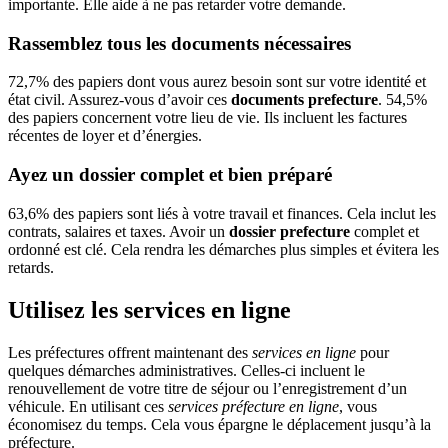
importante. Elle aide à ne pas retarder votre demande.
Rassemblez tous les documents nécessaires
72,7% des papiers dont vous aurez besoin sont sur votre identité et
état civil. Assurez-vous d’avoir ces
documents prefecture
. 54,5%
des papiers concernent votre lieu de vie. Ils incluent les factures
récentes de loyer et d’énergies.
Ayez un dossier complet et bien préparé
63,6% des papiers sont liés à votre travail et finances. Cela inclut les
contrats, salaires et taxes. Avoir un
dossier prefecture
complet et
ordonné est clé. Cela rendra les démarches plus simples et évitera les
retards.
Utilisez les services en ligne
Les préfectures offrent maintenant des
services en ligne
pour
quelques démarches administratives. Celles-ci incluent le
renouvellement de votre titre de séjour ou l’enregistrement d’un
véhicule. En utilisant ces
services préfecture en ligne
, vous
économisez du temps. Cela vous épargne le déplacement jusqu’à la
préfecture.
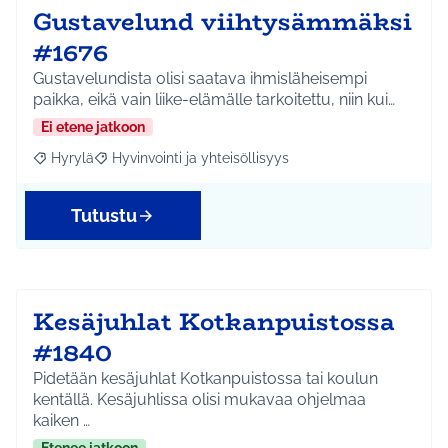
Gustavelund viihtysämmäksi
#1676
Gustavelundista olisi saatava ihmisläheisempi
paikka, eikä vain liike-elämälle tarkoitettu, niin kui…
Ei etene jatkoon
Hyrylä
Hyvinvointi ja yhteisöllisyys
Rajaa tulokset aihepiirin mukaan: Hyrylä
Rajaa tulokset teeman mukaan: Hyvinvointi ja yhteisöl
Tutustu
Kesäjuhlat Kotkanpuistossa
#1840
Pidetään kesäjuhlat Kotkanpuistossa tai koulun
kentällä. Kesäjuhlissa olisi mukavaa ohjelmaa
kaiken …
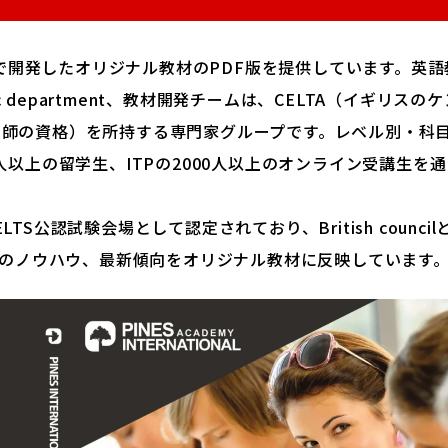
Academyで開発したオリジナル教材のPDF版を提供しています。英
c department、教材開発チームは、CELTA（イギリスのケ
教師の資格）を所持する専門家グループです。レベル別・科
00人以上の留学生、ITPの2000人以上のオンライン受講生を
のIELTS公認試験会場として認定されており、British council
教育のノウハウ、最新傾向をオリジナル教材に反映しています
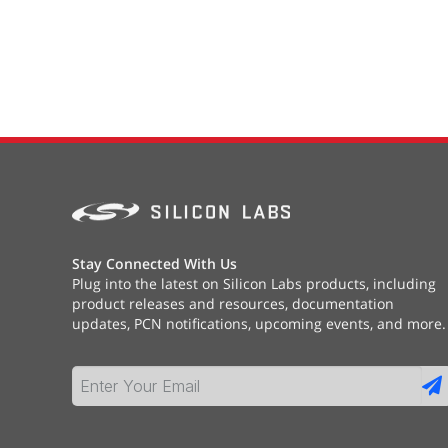
Stay Connected With Us
Plug into the latest on Silicon Labs products, including
product releases and resources, documentation
updates, PCN notifications, upcoming events, and more.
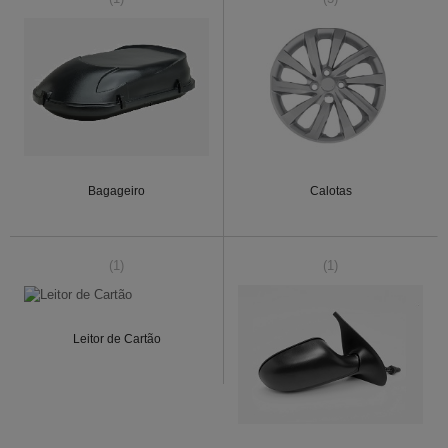
Bagageiro
Calotas
(1)
(1)
Leitor de Cartão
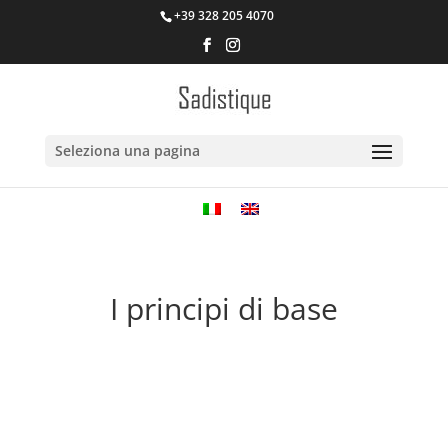
+39 328 205 4070
Seleziona una pagina
I principi di base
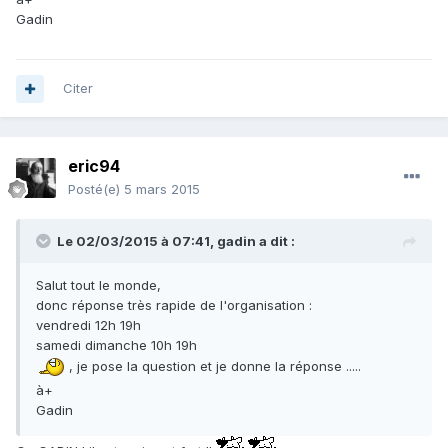
Gadin
Citer
eric94
Posté(e)
5 mars 2015
Le 02/03/2015 à 07:41, gadin a dit :
Salut tout le monde,
donc réponse très rapide de l'organisation :
vendredi 12h 19h
samedi dimanche 10h 19h
, je pose la question et je donne la réponse .....
à+
Gadin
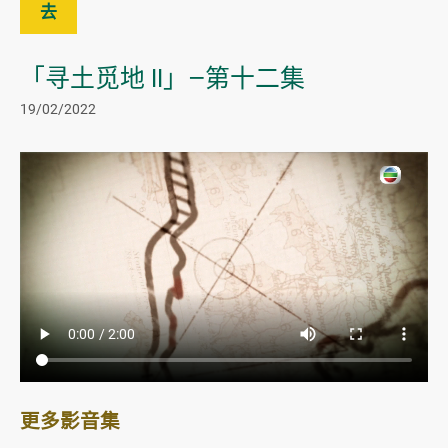
去
「寻土觅地 II」—第十二集
19/02/2022
更多影音集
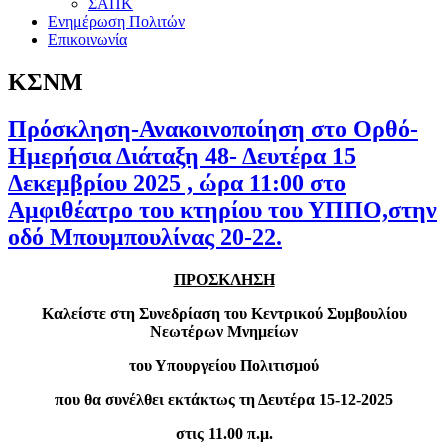
ΣΑΠΚ
Ενημέρωση Πολιτών
Επικοινωνία
ΚΣΝΜ
Πρόσκληση-Ανακοινοποίηση στο Ορθό-
Ημερήσια Διάταξη 48- Δευτέρα 15
Δεκεμβρίου 2025 , ώρα 11:00 στο
Αμφιθέατρο του κτηρίου του ΥΠΠΟ,στην
οδό Μπουμπουλίνας 20-22.
ΠΡΟΣΚΛΗΣΗ
Καλείστε στη Συνεδρίαση του Κεντρικού Συμβουλίου
Νεωτέρων Μνημείων
του Υπουργείου Πολιτισμού
που θα συνέλθει εκτάκτως τη Δευτέρα 15-12-2025
στις 11.00 π.μ.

--

Exercise prompt ->
Look above for the line holding "Rassemblez tous les documents nécessaires". Print it and every line after it, exactly, through the line holding "63,6% des papiers".

Finished exercise ->
Rassemblez tous les documents nécessaires
72,7% des papiers dont vous aurez besoin sont sur votre identité et
état civil. Assurez-vous d’avoir ces
documents prefecture
. 54,5%
des papiers concernent votre lieu de vie. Ils incluent les factures
récentes de loyer et d’énergies.
Ayez un dossier complet et bien préparé
63,6% des papiers sont liés à votre travail et finances. Cela inclut les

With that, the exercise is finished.